ÇED RAPORLARI KRİTİK RAPORLARDIR
Su Altı Araştırmaları Derneği Başkanı ve Akdeniz Fok Araştırma Grubu temsilcisi Nesimi Ozan Veryeri ise: ÇED raporlarının Türkiye’de kritik raporlar olduğuna dikkat çekerek, “Kıyılarımız Akdeniz ölçeğinde çok değerli. 30 milyon yıldır Akdeniz fokları kıyılarımızda yaşıyorlar. 1990’lı yıllarda 45 milyon olan Türkiye nüfusu şuanda 80 milyona kadar dayanmış halde. Bu nüfusun yüzde 60’ı kıyılarımızda yaşıyor. En büyük değişim akarsular, iç sular, tatlı sular, deniz ve kıyı ekosisteminde görülüyor. Muğla bölgesi Türkiye’nin en önemli ve en değerli bölgelerinden bir tanesi. Muğla tarımsal toprakları, turizm potansiyeli orman ekosistemi ve su ekosistemleriyle Türkiye’de en öne çıkan bölgelerden bir tanesi. Muğla kıyılarının önümüzdeki dönemde korunması gerektiği ile ilgili iki gün sürecek bir çalıştay söz konusu” dedi.

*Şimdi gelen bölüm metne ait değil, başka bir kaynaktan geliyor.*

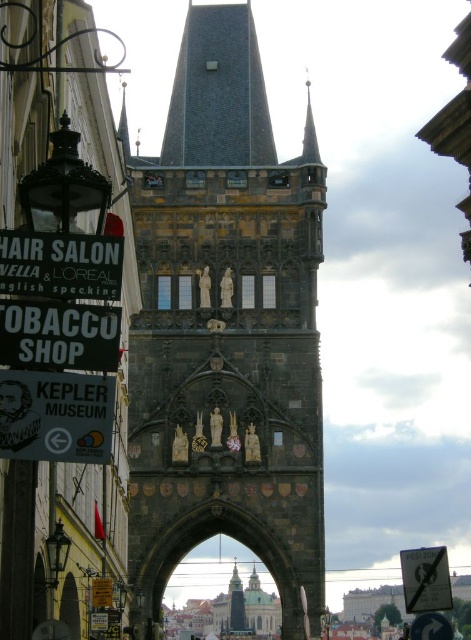 Can you confirm if black plastic signboard at lower left is bigger than white plastic sign at lower right?

No, black plastic signboard at lower left is not bigger than white plastic sign at lower right.

Image resolution: width=471 pixels, height=640 pixels. I want to click on black plastic signboard at lower left, so click(x=58, y=336).

Identify the location of black plastic signboard at lower left. The image size is (471, 640). (58, 336).

Can you confirm if dark gray stone tower at center is positioned to the right of black plastic hair salon sign at upper left?

Yes, dark gray stone tower at center is to the right of black plastic hair salon sign at upper left.

Is point (264, 109) positioned behind point (73, 259)?

Yes.

Where is `dark gray stone tower at center`? dark gray stone tower at center is located at coordinates (226, 332).

Between point (86, 337) and point (16, 266), which one is positioned behind?

Point (16, 266)

Does point (37, 332) lie behind point (70, 236)?

No, it is not.

What do you see at coordinates (58, 336) in the screenshot?
I see `black plastic signboard at lower left` at bounding box center [58, 336].

Image resolution: width=471 pixels, height=640 pixels. In order to click on black plastic signboard at lower left in this screenshot , I will do pos(58,336). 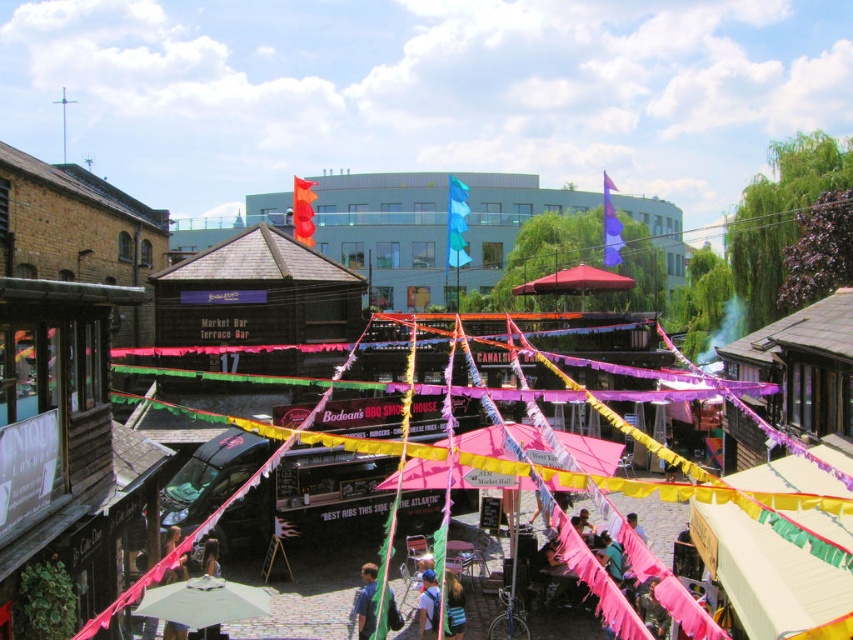 Question: Which object is positioned farthest from the white matte umbrella at lower center?

Choices:
 (A) purple fabric flag at upper center
 (B) blue fabric at center
 (C) blue fabric backpack at center

Answer: (A)

Question: Is blue fabric at center above orange fabric flag at center?

Choices:
 (A) no
 (B) yes

Answer: (A)

Question: Which of the following is the closest to the observer?

Choices:
 (A) (460, 636)
 (B) (216, 627)

Answer: (B)

Question: Does light brown wooden chair at center lie in front of light brown hair at lower center?

Choices:
 (A) yes
 (B) no

Answer: (B)

Question: Which of the following is the farthest from the observer?

Choices:
 (A) (450, 602)
 (B) (430, 609)

Answer: (B)

Question: Is blue fabric backpack at center below light brown hair at lower center?

Choices:
 (A) yes
 (B) no

Answer: (A) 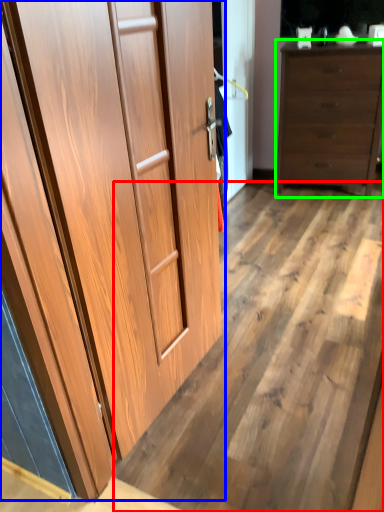 Question: Based on their relative distances, which object is nearer to plywood (highlighted by a red box)? Choose from cupboard (highlighted by a blue box) and chest of drawers (highlighted by a green box).

Choices:
 (A) cupboard
 (B) chest of drawers

Answer: (A) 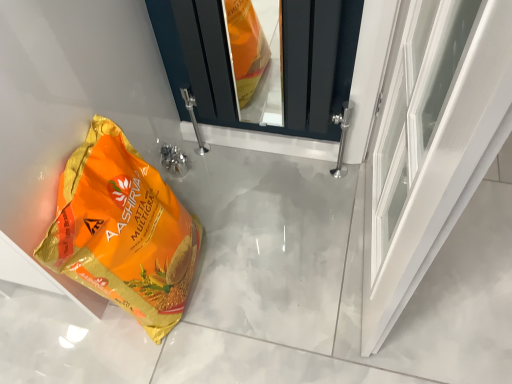 The height and width of the screenshot is (384, 512). Describe the element at coordinates (123, 231) in the screenshot. I see `orange matte plastic bag at lower left` at that location.

You are a GUI agent. You are given a task and a screenshot of the screen. Output one action in this format:
    pyautogui.click(x=<x>, y=<y>)
    Task: Click on the orange matte plastic bag at lower left
    This screenshot has width=512, height=384.
    Given the screenshot: What is the action you would take?
    pyautogui.click(x=123, y=231)

Measure the distance between point (153, 266) and camera.

Point (153, 266) and camera are 36.97 inches apart from each other.

Where is `orange matte plastic bag at lower left`? This screenshot has height=384, width=512. orange matte plastic bag at lower left is located at coordinates (123, 231).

Veryeli: “Türkiye’de her yıl binlerce ÇED raporu düzenlenmekte. Ve kanaatimiz şudur ki bu ÇED raporları Türkiye’nin ekolojik ve ekonomik kaderini belirleyen son derece kritik raporlardır. Bu raporların düzenlenmesi sürecinde özellikle bilim insanlarının ve bilirkişilerinin dürüstlük ve ahlak hattında kalmalarını son derece önemli olduğunu düşünüyoruz. Yaptığımız incelemelerde özellikle kıyı ve deniz alanları olan uzmanlık alanlarımızda ÇED raporlarımızda yanlış plan kararlarının söz konusu olabildiğini kuvvetle tespit ediyoruz. Bugün Avrupa’da ve gelişmiş olan ülkelerde en değerli olan şey para değil. En değerli olan şey başta ahlak ve doğal kaynaklar. Türkiye’de artan nüfus paralelinde ve hızlı değişen değerler silsilesinde sahip olduğumuz değerlerin önemini ve bunların nasıl yönetilmesi gerektiğini anlamakla ilgili ciddi kaotik ortam yaşıyoruz. Bu noktada hepimizin samimi davranması gerekiyor. Akdeniz foku bir tek canlıdır bizim için önemli olan Akdeniz foku değil onların yaşam alanlarıdır. Akdeniz fokunu korumak tek başına bir anlam ifade etmemektedir. Adalarıyla, kumsallarıyla, kıyılarıyla, ağacıyla, akarsuyuyla birlikte bunları korursak o zamanda turizmde, tarımda başarılı oluruz. Ülkemizde son kıyı, alanları Marmaris, Ege ve Akdeniz’de tespit edilmektedir. Bu alanların hassasiyetle ve dikkatle ele alınması gerekmektedir” diye konuştu.
AKDENİZ FOKU TEHDİTLERİ
Su Altı Araştırmaları Derneği Başkanı ve Akdeniz Fok Araştırma Grubu temsilcisi Nesimi Ozan Veryeri, Akdeniz Foku’nun kıyılarımızdaki tehdit ve riskleri olarak yaşam alanı olan bakir kayalık kıyıların yapılaşma ve yasa dışı kaçak yapılaşmalarla tahrip edilmesi yasa dışı ve aşırı balıkçılık, denizlerin kirlenmesi, kimyasal ve fiziksel özelliklerin bozulmasını gösterdi. Veryeri, kıyıların korunması noktasında Doğa Koruma ve Milli Parklar Genel Müdürlüğü ile Mekansal Planlama Genel Müdürlüğü’nün üzerine kritik görevler düştüğünü söyledi.